REQUIREMENT
Lines below that hold the word "each" must be copied in full.

SOURCE MATERIAL
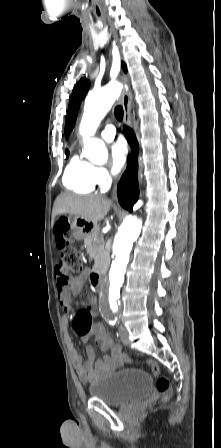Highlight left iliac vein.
Listing matches in <instances>:
<instances>
[{
    "instance_id": "1",
    "label": "left iliac vein",
    "mask_w": 221,
    "mask_h": 448,
    "mask_svg": "<svg viewBox=\"0 0 221 448\" xmlns=\"http://www.w3.org/2000/svg\"><path fill=\"white\" fill-rule=\"evenodd\" d=\"M119 333H120V338H121V341L123 342V344L129 345L128 331L124 325H121L119 327Z\"/></svg>"
}]
</instances>
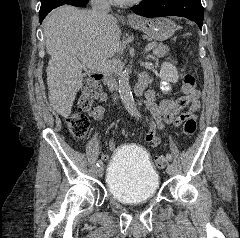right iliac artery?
<instances>
[{"instance_id": "right-iliac-artery-1", "label": "right iliac artery", "mask_w": 240, "mask_h": 238, "mask_svg": "<svg viewBox=\"0 0 240 238\" xmlns=\"http://www.w3.org/2000/svg\"><path fill=\"white\" fill-rule=\"evenodd\" d=\"M102 165H103V162L99 160V161L97 162V166L100 167V166H102Z\"/></svg>"}]
</instances>
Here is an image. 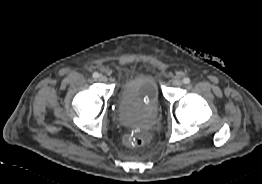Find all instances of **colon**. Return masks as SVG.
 Segmentation results:
<instances>
[{"label":"colon","instance_id":"1","mask_svg":"<svg viewBox=\"0 0 262 184\" xmlns=\"http://www.w3.org/2000/svg\"><path fill=\"white\" fill-rule=\"evenodd\" d=\"M145 139L141 135L135 134L128 139V143L134 147H142L145 144Z\"/></svg>","mask_w":262,"mask_h":184}]
</instances>
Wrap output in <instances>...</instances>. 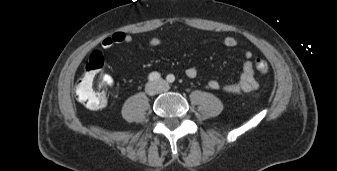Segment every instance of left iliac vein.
Wrapping results in <instances>:
<instances>
[{
    "mask_svg": "<svg viewBox=\"0 0 337 171\" xmlns=\"http://www.w3.org/2000/svg\"><path fill=\"white\" fill-rule=\"evenodd\" d=\"M157 84L160 86V90L161 91H165L166 90V85H165V83H164V81L163 80H159L158 82H157Z\"/></svg>",
    "mask_w": 337,
    "mask_h": 171,
    "instance_id": "4c4485c4",
    "label": "left iliac vein"
}]
</instances>
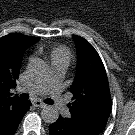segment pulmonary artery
I'll return each instance as SVG.
<instances>
[{"label":"pulmonary artery","mask_w":135,"mask_h":135,"mask_svg":"<svg viewBox=\"0 0 135 135\" xmlns=\"http://www.w3.org/2000/svg\"><path fill=\"white\" fill-rule=\"evenodd\" d=\"M67 65L65 64H53L52 73L49 79L40 83H32L28 85L25 90L32 95H39L44 93H50L51 98L56 103L58 108L62 111L65 116H68V111L62 102L60 95V85L64 74L66 72ZM18 88V91H21Z\"/></svg>","instance_id":"obj_1"}]
</instances>
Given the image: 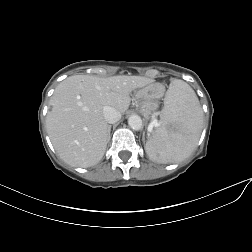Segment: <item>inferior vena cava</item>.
Segmentation results:
<instances>
[{
  "label": "inferior vena cava",
  "instance_id": "obj_1",
  "mask_svg": "<svg viewBox=\"0 0 252 252\" xmlns=\"http://www.w3.org/2000/svg\"><path fill=\"white\" fill-rule=\"evenodd\" d=\"M103 116L108 123L113 124L120 120L121 113L111 106H104Z\"/></svg>",
  "mask_w": 252,
  "mask_h": 252
}]
</instances>
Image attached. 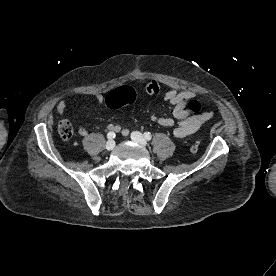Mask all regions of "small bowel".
Wrapping results in <instances>:
<instances>
[{
    "label": "small bowel",
    "mask_w": 276,
    "mask_h": 276,
    "mask_svg": "<svg viewBox=\"0 0 276 276\" xmlns=\"http://www.w3.org/2000/svg\"><path fill=\"white\" fill-rule=\"evenodd\" d=\"M148 87L155 90V92L150 95L159 94L161 91L160 86L155 82L146 84L145 88ZM194 97L195 93L192 91L182 90L177 87L170 88L163 95V101L169 107L170 115L154 114L151 116V121L163 127H174L172 134L175 138L182 139L193 135L213 116V113L207 110L199 114H194L188 110L187 103ZM92 99L97 103H102L104 101V97L98 93L93 94ZM66 105L67 102L65 100H61L58 103L57 112L60 116L63 115ZM108 129L121 132L124 135L128 134L126 129H122L114 123L109 124ZM78 133L86 137L89 132L86 128L81 127Z\"/></svg>",
    "instance_id": "obj_1"
}]
</instances>
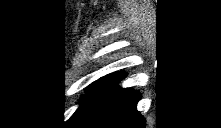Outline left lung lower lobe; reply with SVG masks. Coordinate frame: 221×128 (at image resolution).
I'll return each mask as SVG.
<instances>
[{
    "label": "left lung lower lobe",
    "mask_w": 221,
    "mask_h": 128,
    "mask_svg": "<svg viewBox=\"0 0 221 128\" xmlns=\"http://www.w3.org/2000/svg\"><path fill=\"white\" fill-rule=\"evenodd\" d=\"M140 93L130 88L112 87L94 104L67 122V128H145L137 111Z\"/></svg>",
    "instance_id": "left-lung-lower-lobe-1"
}]
</instances>
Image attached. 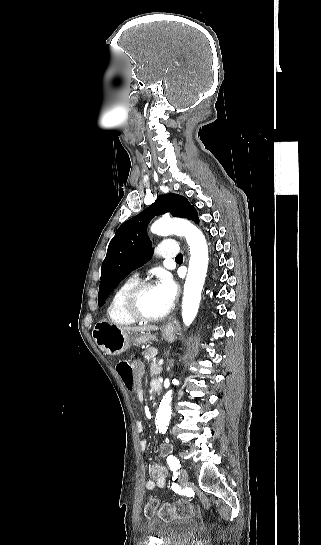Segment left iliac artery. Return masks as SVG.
Segmentation results:
<instances>
[{
	"mask_svg": "<svg viewBox=\"0 0 321 545\" xmlns=\"http://www.w3.org/2000/svg\"><path fill=\"white\" fill-rule=\"evenodd\" d=\"M167 463L170 469L173 471L174 477L176 478L178 475V470L181 467L179 460L175 456L170 455L167 457Z\"/></svg>",
	"mask_w": 321,
	"mask_h": 545,
	"instance_id": "1",
	"label": "left iliac artery"
}]
</instances>
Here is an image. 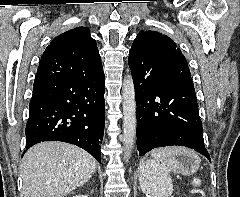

FINISHED TASK
I'll return each instance as SVG.
I'll return each mask as SVG.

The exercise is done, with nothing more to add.